Well, for one, the same problem that keeps all long distance train proposals from going anywhere - money. And to get significant funding, a proposal is going to need someone or some entity to champion the cause and line up political support. Unless a proposal somehow attracts major federal funds, it's going to need state (or perhaps local, in some situations) funds - and the more states involved, the trickier that is going to be.

Now, the Caprock proposal had the added challenge of needing to operate on the congested Joint Line south of Denver. So even if we entered a new era where long distance train service was being expanded, with new trains being added, I don't know that this proposal would be near the top of the list.


----------



## Palmetto (Jun 11, 2016)

The Joint Line hosted lots of coal traffic. Is it still congested because UP and BNSF are nos using it more for other types of trains?


----------



## Just-Thinking-51 (Jun 11, 2016)

The route is double tracked more or less. However it's two different lines that are run in a single direction. At some points these lines come together, at other points there owned by two different railroads.

It going to be a mess. Need strong management, and strong political backing.

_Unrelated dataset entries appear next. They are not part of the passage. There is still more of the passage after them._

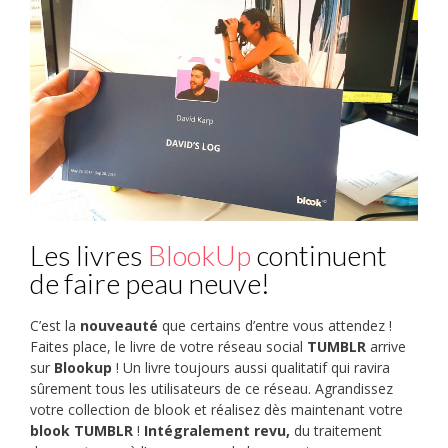
Les livres
BlookUp
continuent
de faire peau neuve!
C’est la
nouveauté
que certains d’entre vous attendez !
Faites place, le livre de votre réseau social
TUMBLR
arrive
sur
Blookup
! Un livre toujours aussi qualitatif qui ravira
sûrement tous les utilisateurs de ce réseau. Agrandissez
votre collection de blook et réalisez dès maintenant votre
blook TUMBLR
!
Intégralement revu,
du traitement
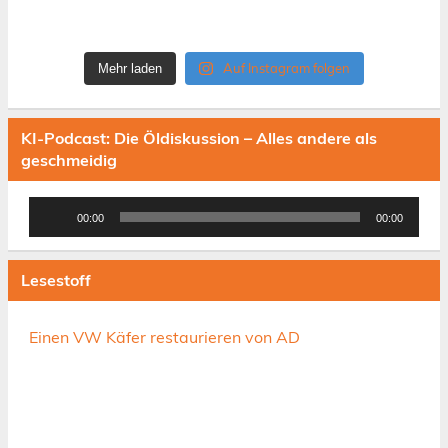
Auf Instagram folgen
Mehr laden
KI-Podcast: Die Öldiskussion – Alles andere als
geschmeidig
Audio-
00:00
00:00
Player
Lesestoff
Einen VW Käfer restaurieren von AD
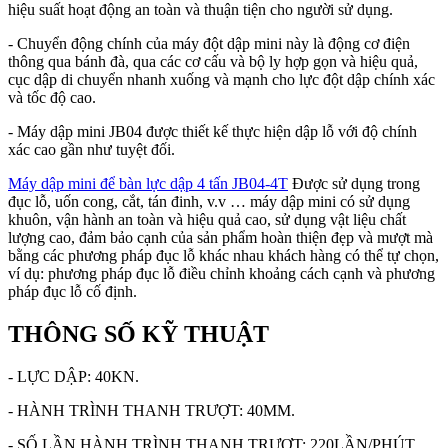
hiệu suất hoạt động an toàn và thuận tiện cho người sử dụng.
- Chuyển động chính của máy đột dập mini này là động cơ điện
thông qua bánh đà, qua các cơ cấu và bộ ly hợp gọn và hiệu quả,
cục dập di chuyển nhanh xuống và mạnh cho lực đột dập chính xác
và tốc độ cao.
- Máy dập mini JB04 được thiết kế thực hiện dập lỗ với độ chính
xác cao gần như tuyệt đối.
Máy dập mini để bàn lực dập 4 tấn JB04-4T
Được sử dụng trong
đục lỗ, uốn cong, cắt, tán đinh, v.v … máy dập mini có sử dụng
khuôn, vận hành an toàn và hiệu quả cao, sử dụng vật liệu chất
lượng cao, đảm bảo cạnh của sản phẩm hoàn thiện đẹp và mượt mà
bằng các phương pháp đục lỗ khác nhau khách hàng có thể tự chọn,
ví dụ: phương pháp đục lỗ điều chỉnh khoảng cách cạnh và phương
pháp đục lỗ cố định.
THÔNG SỐ KỸ THUẬT
- LỰC DẬP: 40KN.
- HÀNH TRÌNH THANH TRƯỢT: 40MM.
- SỐ LẦN HÀNH TRÌNH THANH TRƯỢT: 220LẦN/PHÚT.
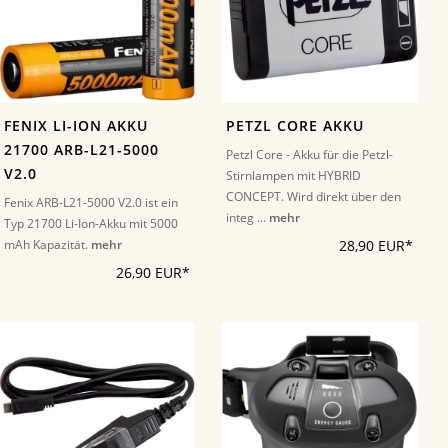
FENIX LI-ION AKKU
PETZL CORE AKKU
21700 ARB-L21-5000
Petzl Core - Akku für die Petzl-
V2.0
Stirnlampen mit HYBRID
CONCEPT. Wird direkt über den
Fenix ARB-L21-5000 V2.0 ist ein
integ ...
mehr
Typ 21700 Li-Ion-Akku mit 5000
mAh Kapazität.
mehr
28,90 EUR*
26,90 EUR*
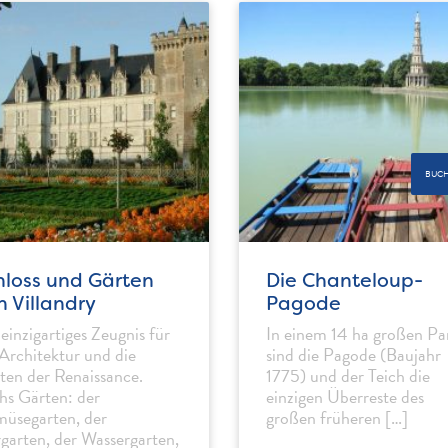
BUC
hloss und Gärten
Die Chanteloup-
n Villandry
Pagode
 einzigartiges Zeugnis für
In einem 14 ha großen Pa
 Architektur und die
sind die Pagode (Baujahr
ten der Renaissance.
1775) und der Teich die
hs Gärten: der
einzigen Überreste des
üsegarten, der
großen früheren […]
rgarten, der Wassergarten,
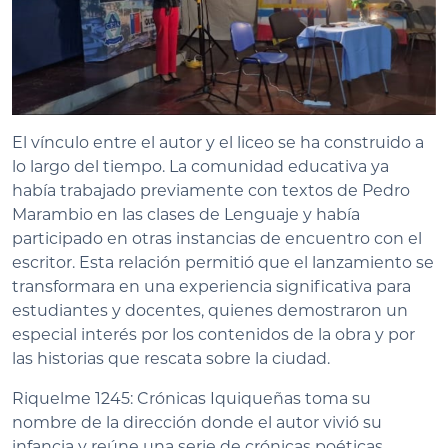
El vínculo entre el autor y el liceo se ha construido a
lo largo del tiempo. La comunidad educativa ya
había trabajado previamente con textos de Pedro
Marambio en las clases de Lenguaje y había
participado en otras instancias de encuentro con el
escritor. Esta relación permitió que el lanzamiento se
transformara en una experiencia significativa para
estudiantes y docentes, quienes demostraron un
especial interés por los contenidos de la obra y por
las historias que rescata sobre la ciudad.
Riquelme 1245: Crónicas Iquiqueñas toma su
nombre de la dirección donde el autor vivió su
infancia y reúne una serie de crónicas poéticas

Of course the north bound train station is miles away from the south bound train station. That will be needing a fix.


----------



## Anthony V (Jun 11, 2016)

Colorado has been for many years discussing and studying a commuter rail line south from Denver to Pueblo that would follow the route of the Caprock Chief. Obviously, this service would be much more frequent than the Caprock Chief would have been, which would mean that it would require even more capacity increases than that would've been needed for the Caprock Chief. If this commuter rail line is ever built, a lot of the upgrades to the Front Range and more that would've been done for the Caprock Chief would be done for the commuter rail line.


----------